*INPUT DATA*:
++++++++++++++++++++

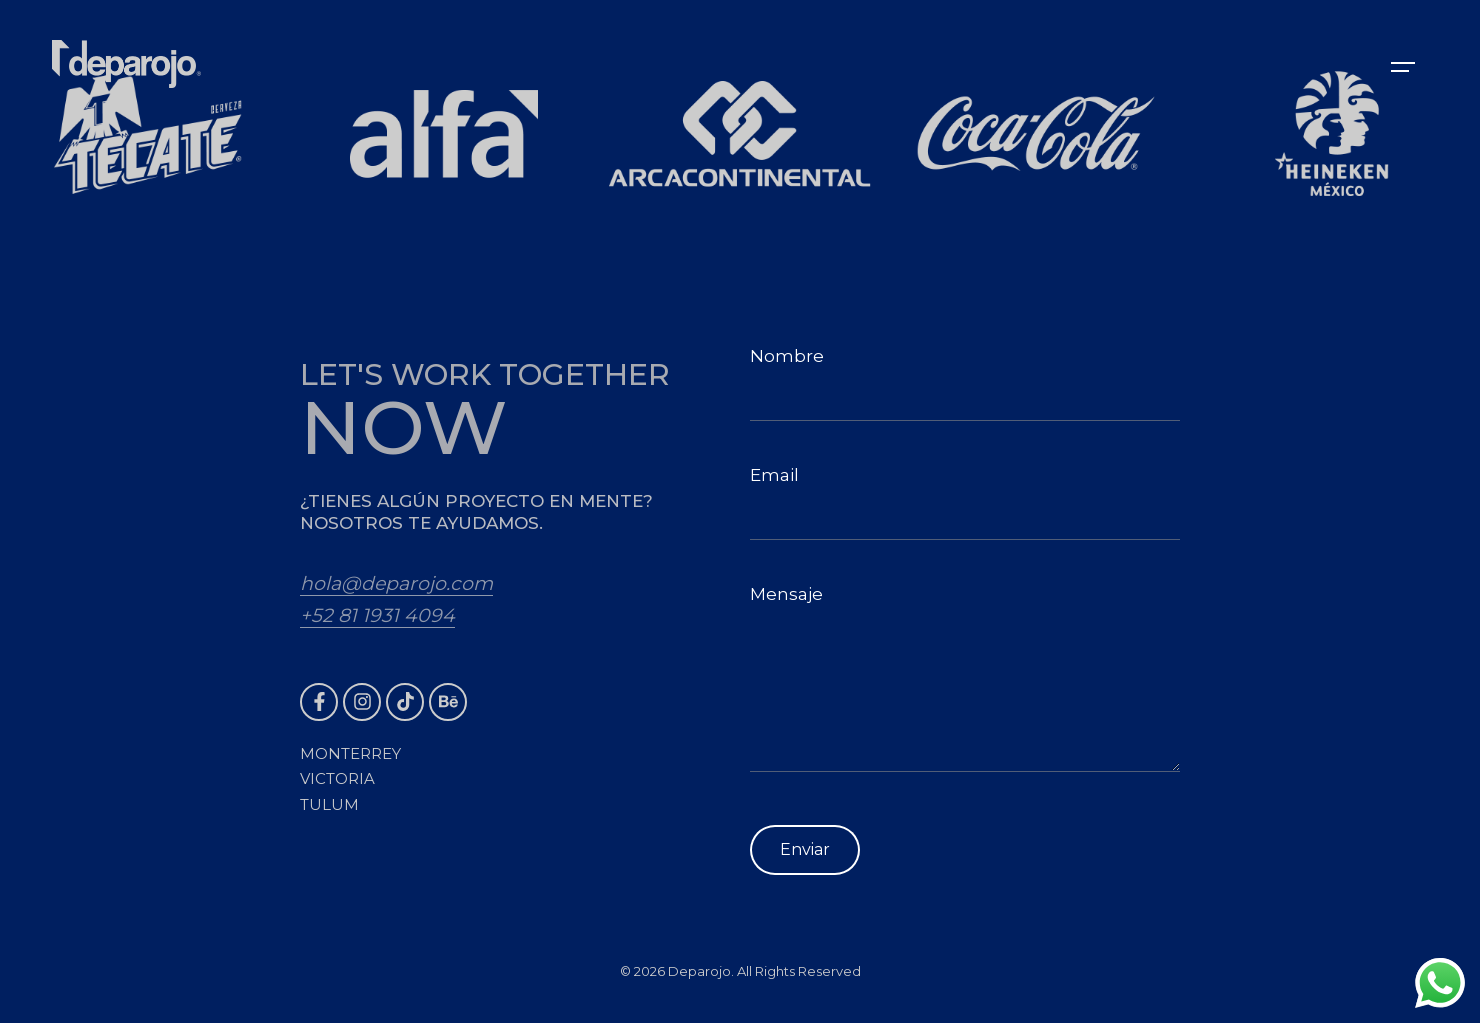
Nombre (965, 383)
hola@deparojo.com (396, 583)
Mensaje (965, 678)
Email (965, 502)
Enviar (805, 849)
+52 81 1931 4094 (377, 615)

++++++++++++++++++++

*ABOUT THIS TASK*: Your answer must contain the full data, repeated exactly, without pictures.

*EXERCISE RESULT*:
Nombre (965, 383)
hola@deparojo.com (396, 583)
Mensaje (965, 678)
Email (965, 502)
Enviar (805, 849)
+52 81 1931 4094 (377, 615)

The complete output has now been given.